**TO DO:**
An exact transcription is needed of the lines below from the one with "d vertrauensvollen Händler" through the one with "Para ofrecer las", with no other lines and no pictures.
+++ MATERIAL FOR THIS TASK +++
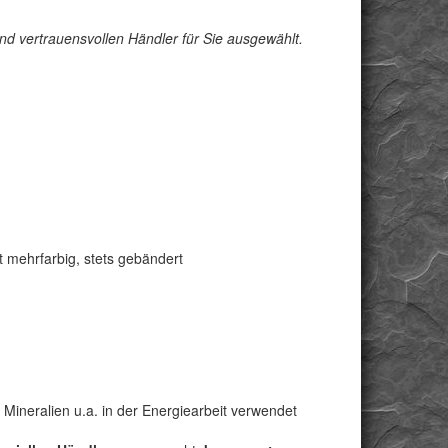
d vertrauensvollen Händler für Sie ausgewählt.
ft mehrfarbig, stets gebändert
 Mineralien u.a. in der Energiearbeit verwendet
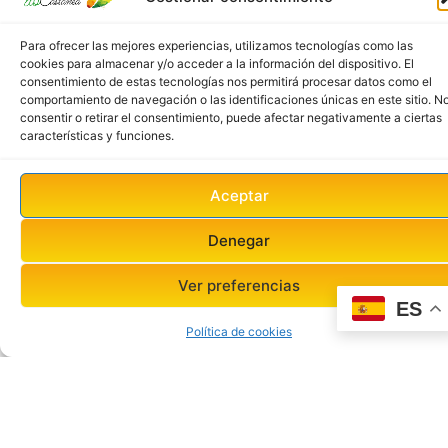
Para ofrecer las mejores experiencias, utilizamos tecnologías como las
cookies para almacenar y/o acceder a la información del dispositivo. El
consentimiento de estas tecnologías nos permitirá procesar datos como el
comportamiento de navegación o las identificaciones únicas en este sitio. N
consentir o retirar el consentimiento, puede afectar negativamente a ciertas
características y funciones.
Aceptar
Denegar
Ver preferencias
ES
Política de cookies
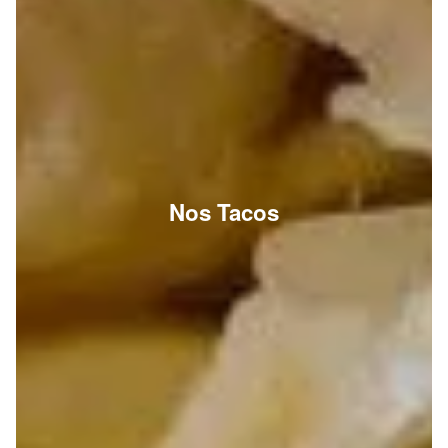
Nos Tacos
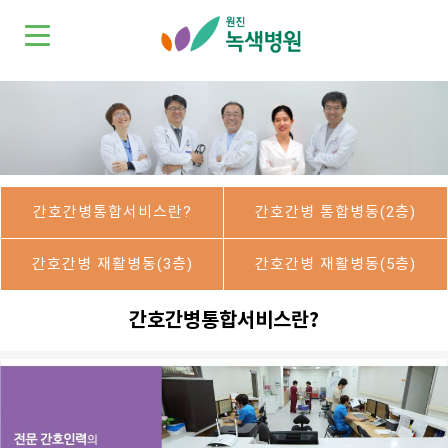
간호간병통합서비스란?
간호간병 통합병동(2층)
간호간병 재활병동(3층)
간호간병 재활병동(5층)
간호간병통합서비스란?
+++
+++ MATERIAL FOR THIS TASK +++
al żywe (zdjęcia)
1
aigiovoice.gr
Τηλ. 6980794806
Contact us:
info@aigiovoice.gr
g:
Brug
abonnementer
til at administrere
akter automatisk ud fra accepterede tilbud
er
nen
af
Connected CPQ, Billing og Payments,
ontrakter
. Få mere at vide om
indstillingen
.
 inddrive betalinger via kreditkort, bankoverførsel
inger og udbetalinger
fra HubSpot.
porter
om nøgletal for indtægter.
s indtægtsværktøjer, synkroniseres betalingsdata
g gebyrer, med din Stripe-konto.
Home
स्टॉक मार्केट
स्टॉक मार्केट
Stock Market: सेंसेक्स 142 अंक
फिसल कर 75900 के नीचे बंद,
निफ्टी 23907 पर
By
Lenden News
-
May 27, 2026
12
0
+++
**THE ANSWER:**
d vertrauensvollen Händler für Sie ausgewählt.
ft mehrfarbig, stets gebändert
 Mineralien u.a. in der Energiearbeit verwendet
Para ofrecer las mejores experiencias, utilizamos tecnologías como las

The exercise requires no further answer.